Hence the qualification, even when it would be a good way to solve the problem at hand. Some problems do naturally lend themselves to OO, although of course most don't. It's not something you need to learn in your first couple of years of programming in Perl, but eventually you pick it up and add it to your tool belt.

[short, simple sentences] might just as well be a hallmark of good Perl.

Are you seriously arguing that the example I gave of what I was talking about constitutes good code, or are you just trolling?

Regarding simplistic comments:

Maybe "baby" is the reason but "bad" is the result.

I guess that depends on who's most likely to need the comments, the baby programmer himself, or someone else. Bear in mind, for someone new to a language, comments that remind what even a simple, built-in feature does can be useful. A more experienced programmer just *knows*, of course, and you wouldn't want to see such comments in important code -- but important code should be maintained by experienced programmers in any case. I don't think it's bad, when learning a language, to use comments as a reminder to oneself of language features. I do think you want to grow out of that as you gain more knowledge of the language, of course.


Comment on Re: "Baby" Perl versus "Bad" Perl
Re^2: "Baby" Perl versus "Bad" Perl
by sauoq (Abbot) on Dec 05, 2005 at 20:42 UTC
    Hence the qualification, even when it would be a good way to solve the problem at hand.

    Your qualification doesn't address the issue at all. You seem to think that structured programming automatically must come prior to OOP in some way. That's not the case even if it is the order you learned those paradigms. As evidence of this, I could point you at any of dozens (more likely hundreds or thousands) of degree programs in computer science that have opted to use C++ or Java as their teaching languages.

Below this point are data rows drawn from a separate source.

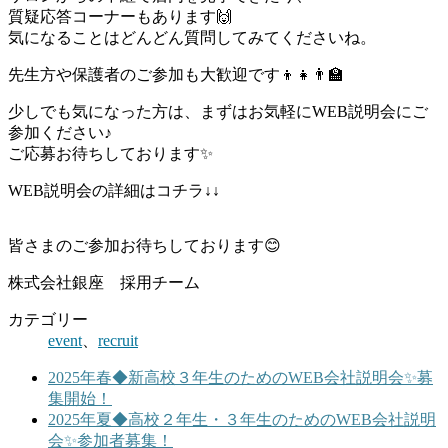
質疑応答コーナーもあります🙌
気になることはどんどん質問してみてくださいね。
先生方や保護者のご参加も大歓迎です👦👧👨‍🏫
少しでも気になった方は、まずはお気軽にWEB説明会にご
参加ください♪
ご応募お待ちしております✨
WEB説明会の詳細はコチラ↓↓
皆さまのご参加お待ちしております😊
株式会社銀座 採用チーム
カテゴリー
event
、
recruit
2025年春◆新高校３年生のためのWEB会社説明会✨募
集開始！
2025年夏◆高校２年生・３年生のためのWEB会社説明
会✨参加者募集！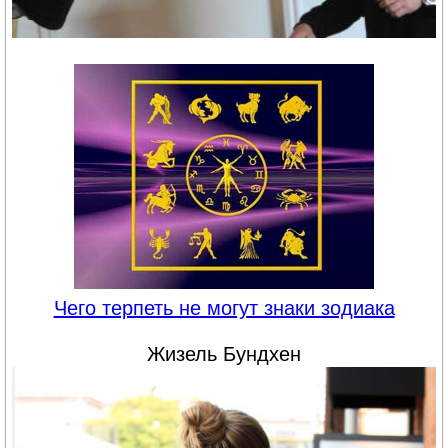
Чего терпеть не могут знаки зодиака
Жизель Бундхен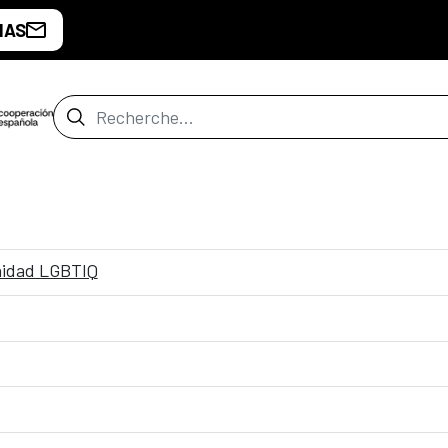
IAS
Barre de recherche
nidad LGBTIQ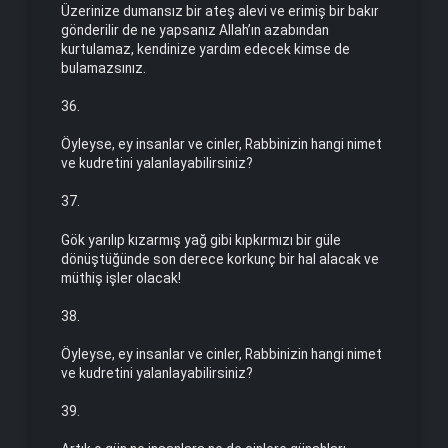
Üzerinize dumansız bir ateş alevi ve erimiş bir bakır
gönderilir de ne yapsanız Allah’ın azabından
kurtulamaz, kendinize yardım edecek kimse de
bulamazsınız.
36.
Öyleyse, ey insanlar ve cinler, Rabbinizin hangi nimet
ve kud­re­tini yalanlayabilirsiniz?
37.
Gök yarılıp kızarmış yağ gibi kıpkırmızı bir güle
dönüştüğünde son derece korkunç bir hal alacak ve
müthiş işler olacak!
38.
Öyleyse, ey insanlar ve cinler, Rabbinizin hangi nimet
ve kud­retini yalanlayabilirsiniz?
39.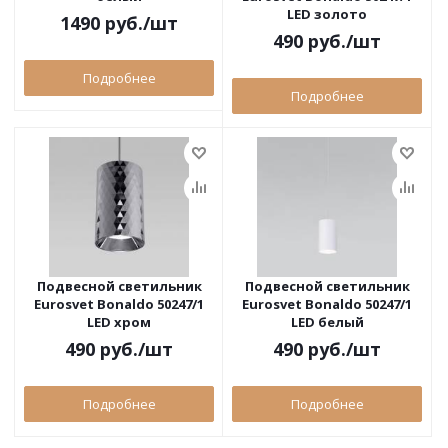
LED золото
1490
руб.
/шт
490
руб.
/шт
Подробнее
Подробнее
Подвесной светильник
Подвесной светильник
Eurosvet Bonaldo 50247/1
Eurosvet Bonaldo 50247/1
LED хром
LED белый
490
руб.
/шт
490
руб.
/шт
Подробнее
Подробнее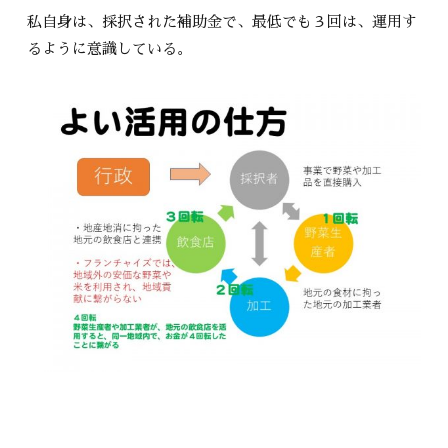
私自身は、採択された補助金で、最低でも３回は、運用す
るように意識している。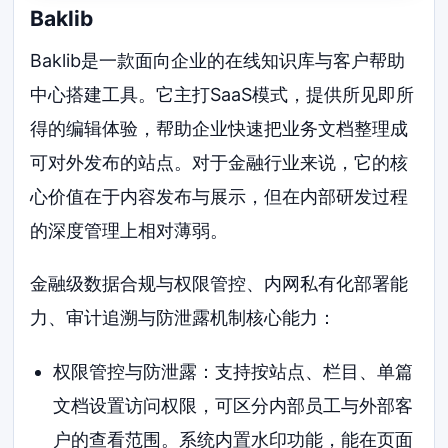
Baklib
Baklib是一款面向企业的在线知识库与客户帮助
中心搭建工具。它主打SaaS模式，提供所见即所
得的编辑体验，帮助企业快速把业务文档整理成
可对外发布的站点。对于金融行业来说，它的核
心价值在于内容发布与展示，但在内部研发过程
的深度管理上相对薄弱。
金融级数据合规与权限管控、内网私有化部署能
力、审计追溯与防泄露机制核心能力：
权限管控与防泄露：支持按站点、栏目、单篇
文档设置访问权限，可区分内部员工与外部客
户的查看范围。系统内置水印功能，能在页面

    A choice to use a procedural approach when an OO approach would do nicely doesn't mark code as either "baby" or "bad" any more than, say, choosing to use an OO approach when a functional approach would be a good way to solve the problem at hand.

    And, despite your assertion to the contrary, I know several very competent Perl programmers who have been programming in Perl for a decade or more and never use Perl's OO features (except when forced to by Some::Module's interface.)

    Are you seriously arguing that the example I gave of what I was talking about constitutes good code, or are you just trolling?

    Firstly, there is nothing particularly bad about the example code you gave. If it was really solving a problem, I'd be perfectly content to see it written that way. Secondly, your example was highly contrived and looked more like an example you'd find in a programming tutorial than "real" code. Sure... programming exercises are "baby"... but, that's by design. I think we were discussing real-life code.

    Lastly, are you seriously suggesting in any way whatsoever that I might be trolling? Well, you get a decrement from me for that and I suspect that's the comment that earned you the (currently) one other decrement on this node.

    Edit: minor grammatical correction.